Lovemore Zigara, Midlands Correspondent
REDCLIFF-based steel manufacturer, Steelmakers Zimbabwe has abandoned the export market due to the firming of the greenback against regional currencies making it uncompetitive for the company to keep exporting.
The company manufactures close to 36,000 tonnes of steel per annum which is converted to various shapes to cater for the engineering, agriculture, motoring, mining, construction and manufacturing industries.
Steelmakers group general manager, Alexander Johnson told Business Chronicle that the company has halted exports unless the government intervenes and introduces export incentives.

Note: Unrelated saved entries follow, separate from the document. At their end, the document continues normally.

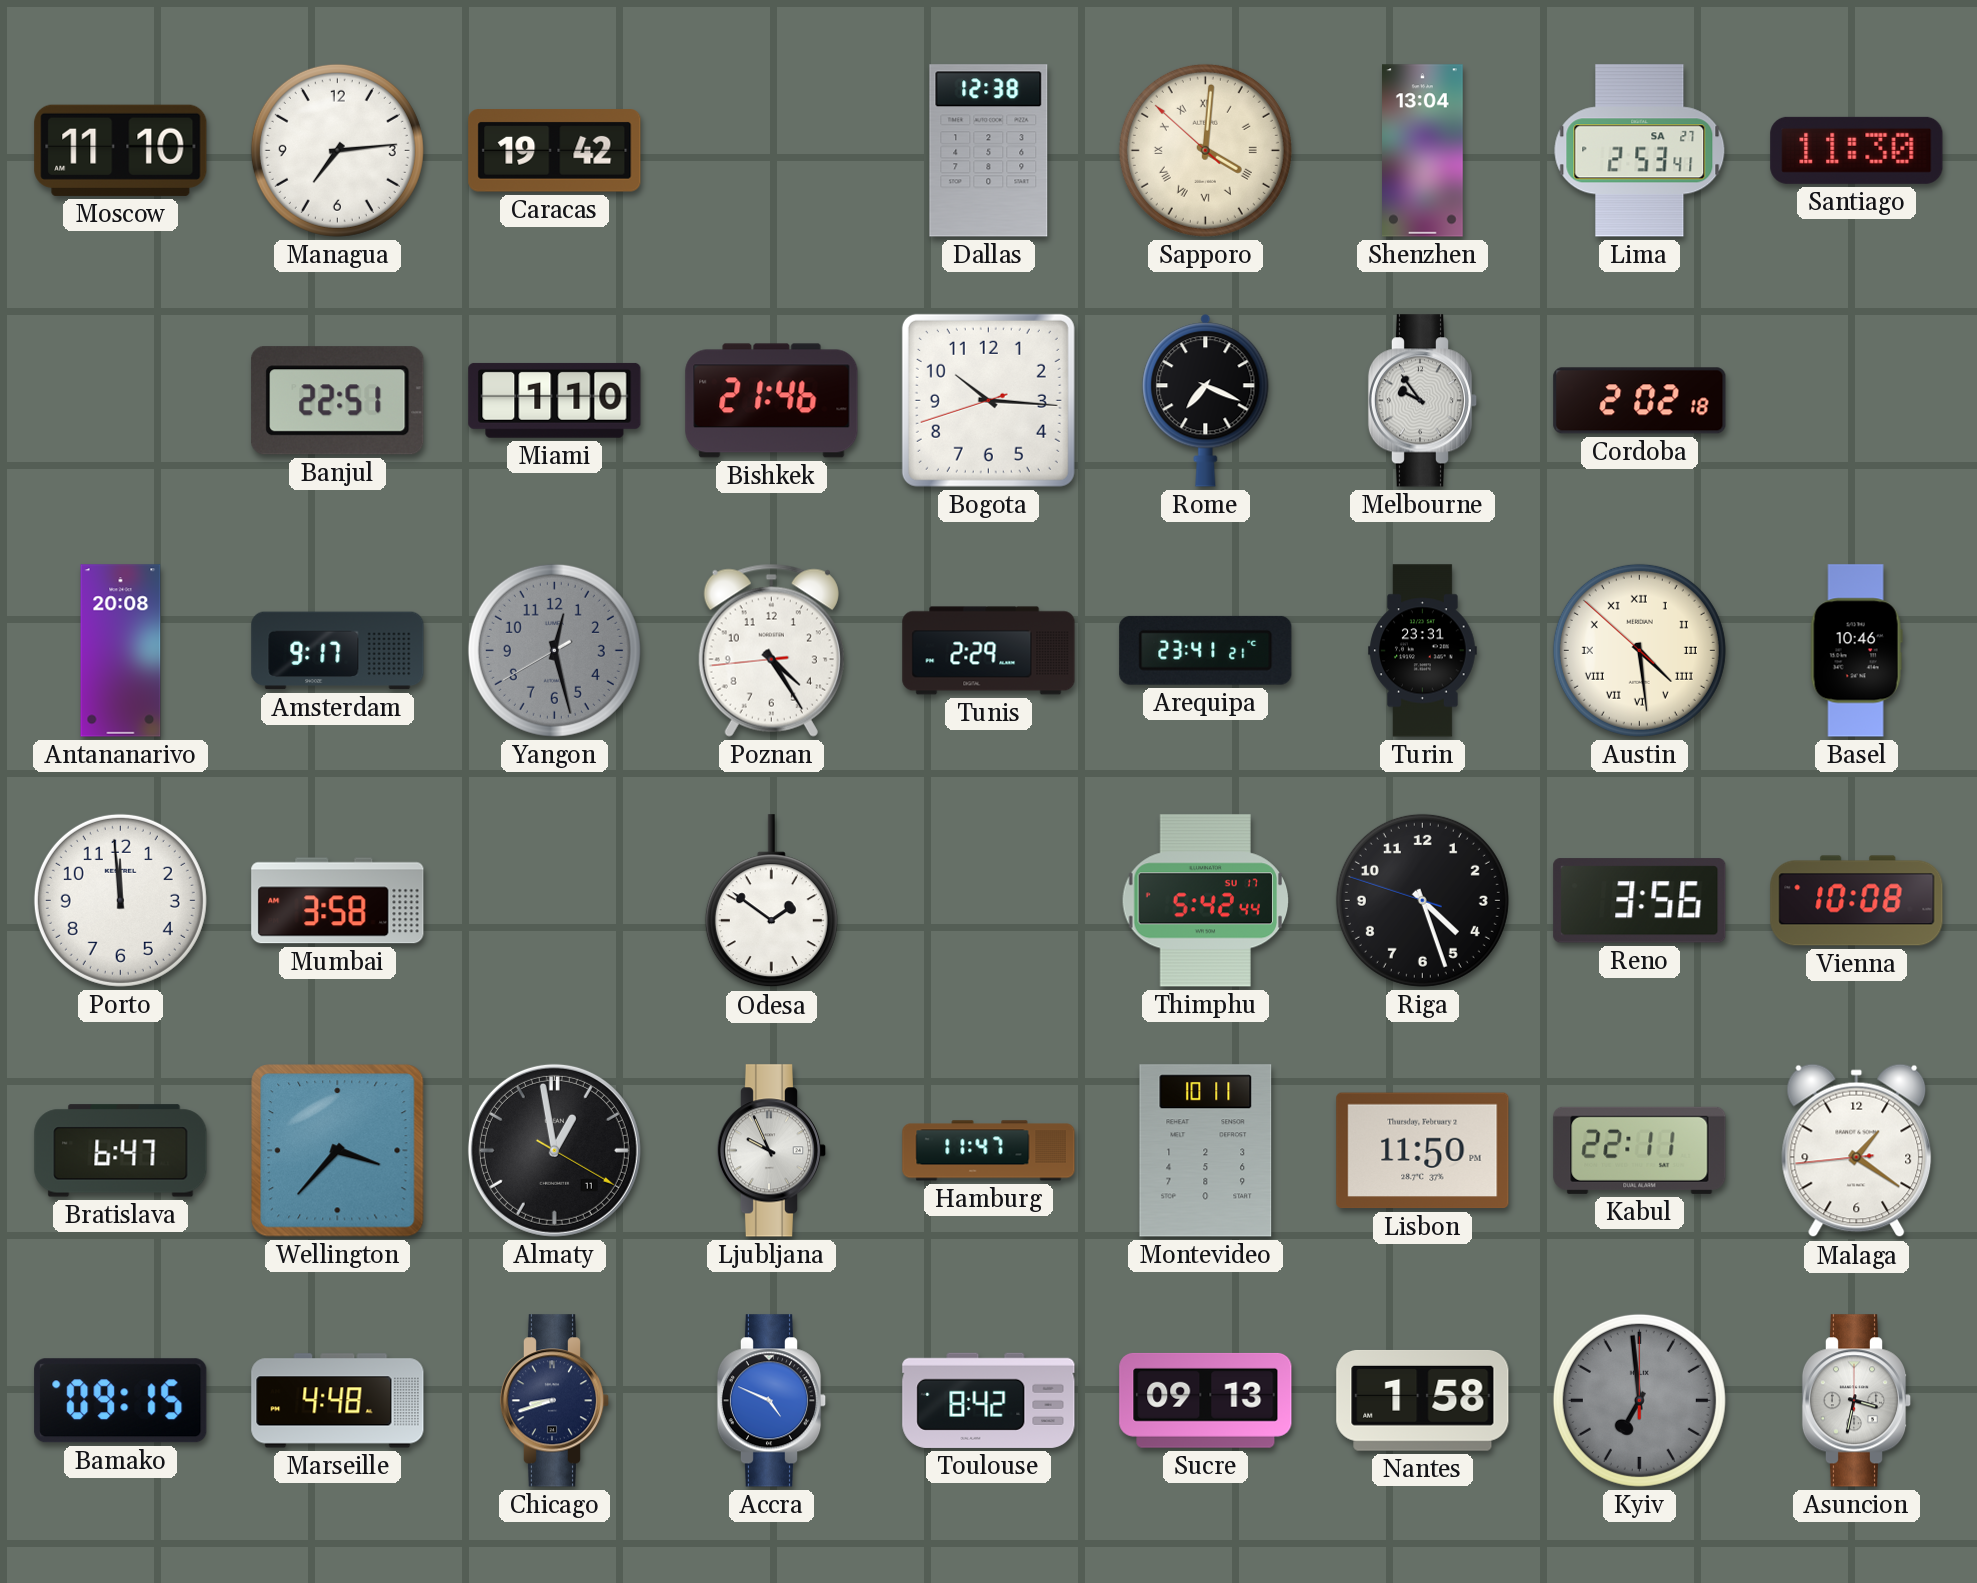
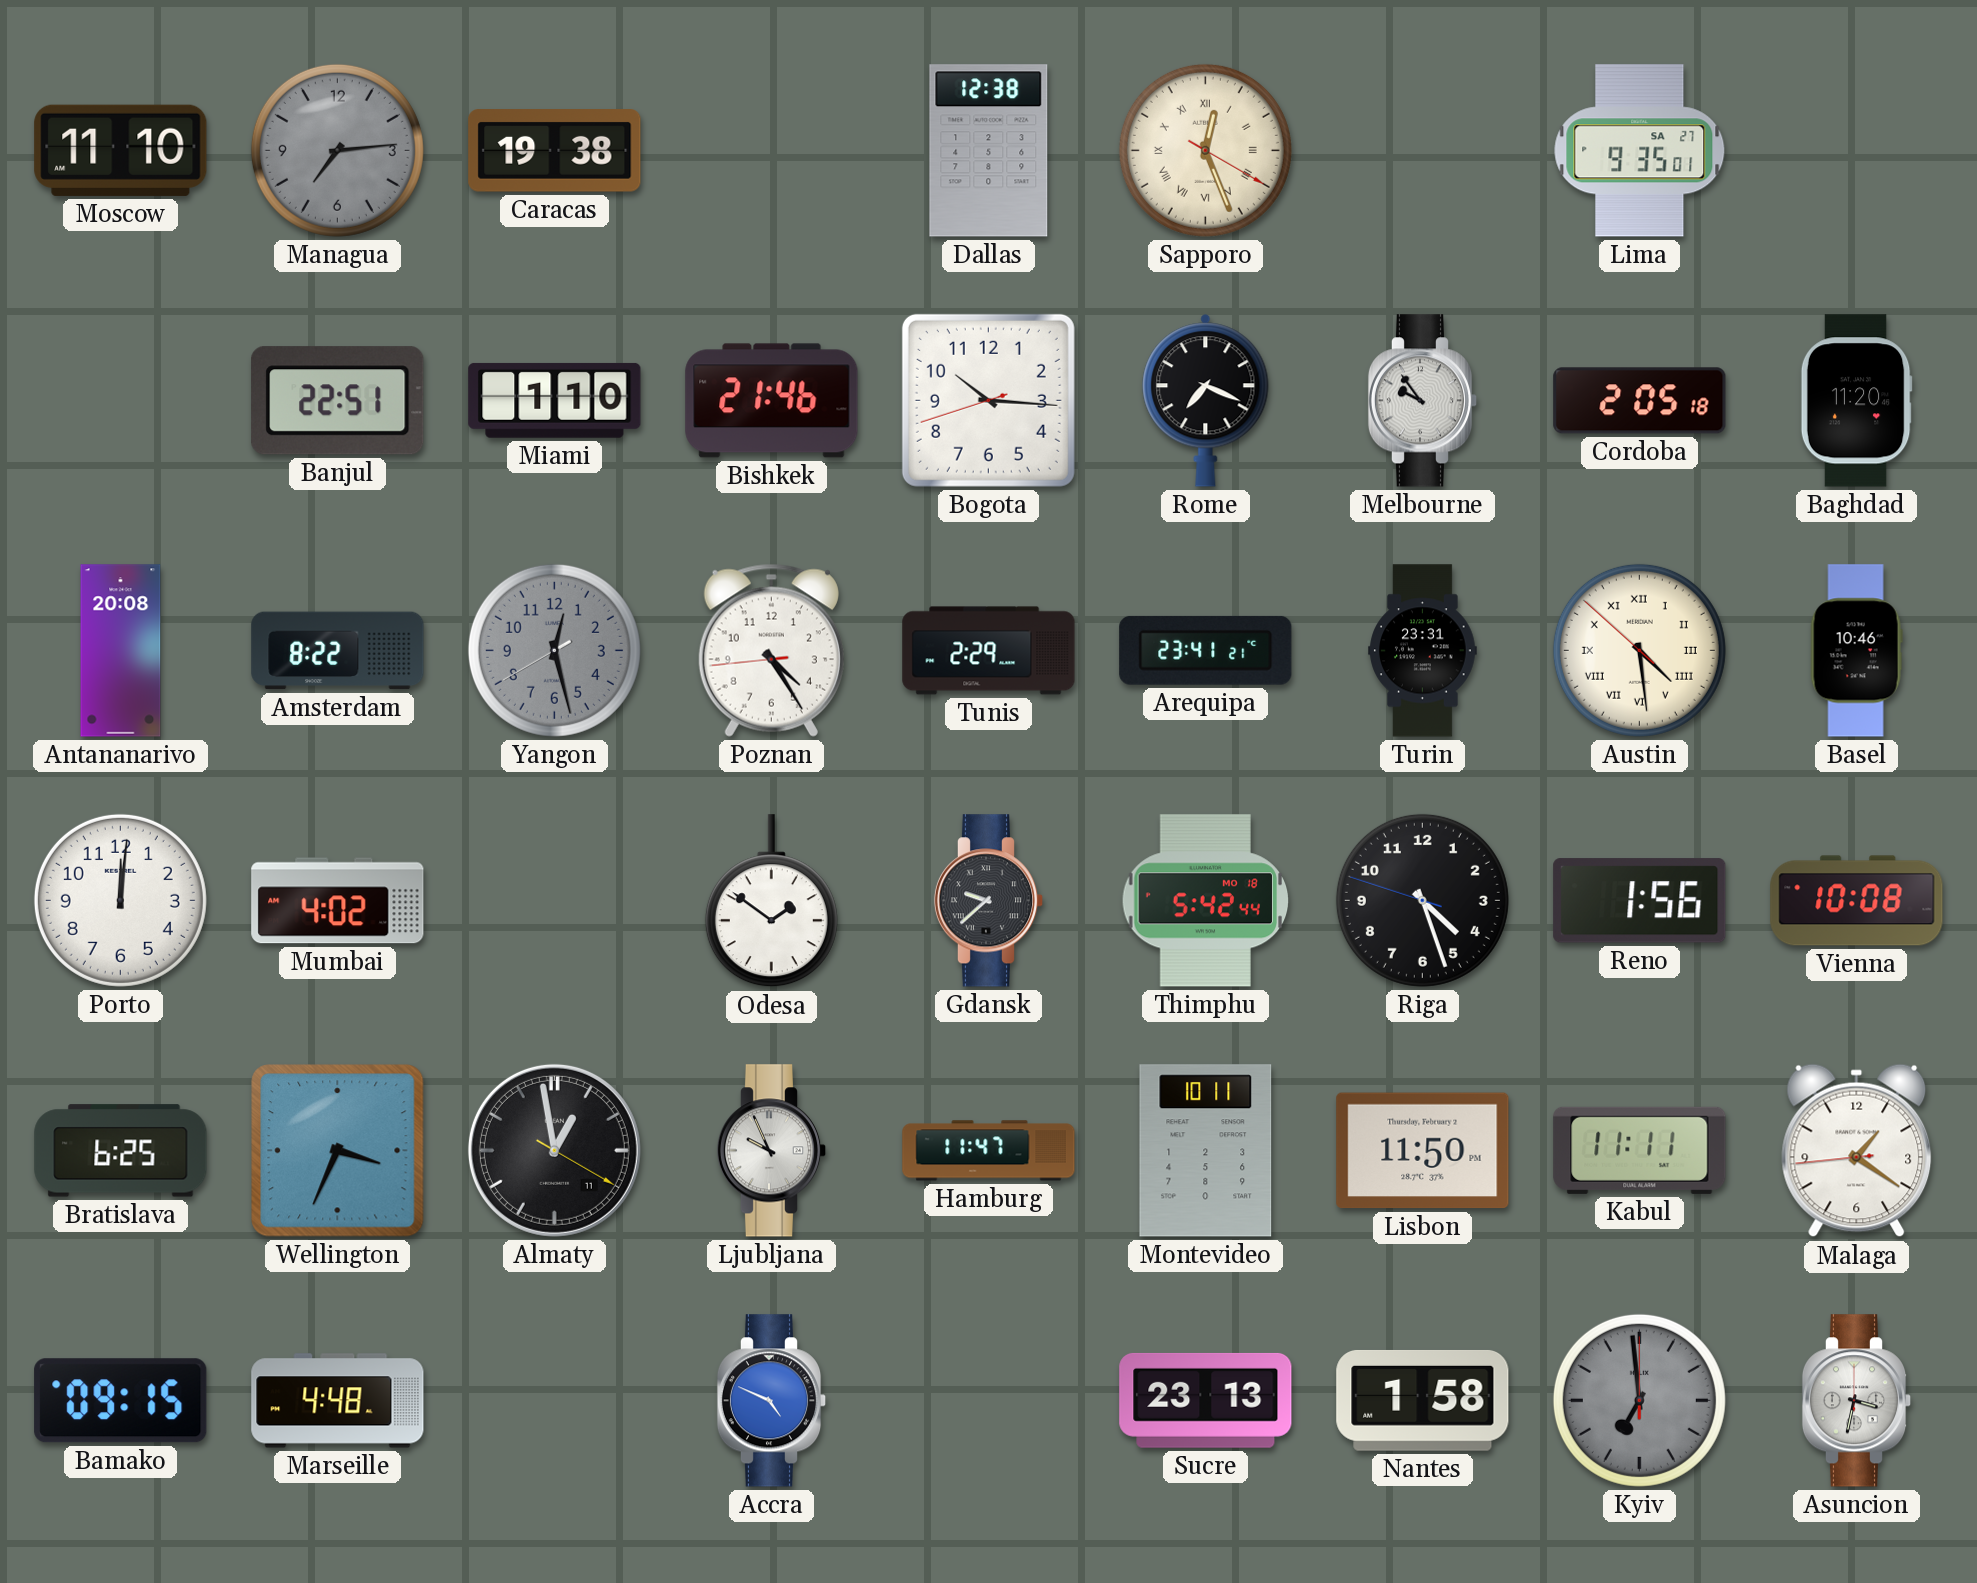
Managua dial: white -> grey
Caracas: 19:42 -> 19:38
Sapporo: 4:00 -> 12:26
Shenzhen: 13:04 -> none
Lima: 2:53 -> 9:35
Santiago: 11:30 -> none
Cordoba: 2:02 -> 2:05
Baghdad: none -> 11:20
Amsterdam: 9:17 -> 8:22
Porto: 11:59 -> 12:01
Mumbai: 3:58 -> 4:02
Gdansk: none -> 9:38
Thimphu date: SU 17 -> MO 18
Reno: 3:56 -> 1:56
Bratislava: 6:47 -> 6:25
Wellington: 3:37 -> 3:34
Kabul: 22:11 -> 11:11
Chicago: 8:42 -> none
Toulouse: 8:42 -> none
Sucre: 09:13 -> 23:13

“We won’t be able to export this year due to the continued firming of the United States dollar against regional currencies where we export almost 50 percent of our products.
“Our competitors in the region have their own currencies which they’re able to adjust against any shocks on the market but that is not the case with us because the currency we’re using is not ours,” he said.
“The only consideration for Steelmakers to resume exports would be if government intervenes and comes on board and offers incentives to exporters.
“At the moment our competitors have a huge competitive edge,” said Johnson.
The steel producer has since abandoned its expansion plans, which if implemented would see the company’s sponge iron plant in Masvingo increasing output tenfold from its present 30,000 tonnes per annum.
The project which needs a capital injection of about $155 million will see sponge iron at the Masvingo plant further converted to Steel billets through a process that would generate 18 megawatts of power from waste gases.
Despite the setback, Steelmakers is set to increase its capacity utilisation levels from 40 percent to 60.
“The operating environment for this year looks gloomy but we’ll go on with our plans to boost capacity utilisation to 60 percent.
“We’ll increase our shifts from two to three at our Redcliff plant in the first quarter of this year as we seek to satisfy the local market,” he said.
Iron and steel demand is likely to be boosted by infrastructural development deals signed between President Mugabe and his Chinese counterpart, Xi Jinping when the latter visited the country late last year.
During the visit by the Chinese president, the two countries signed investment deals worth $4 billion in areas that include infrastructural development, energy and power development, pharmaceutical warehousing, and telecommunications.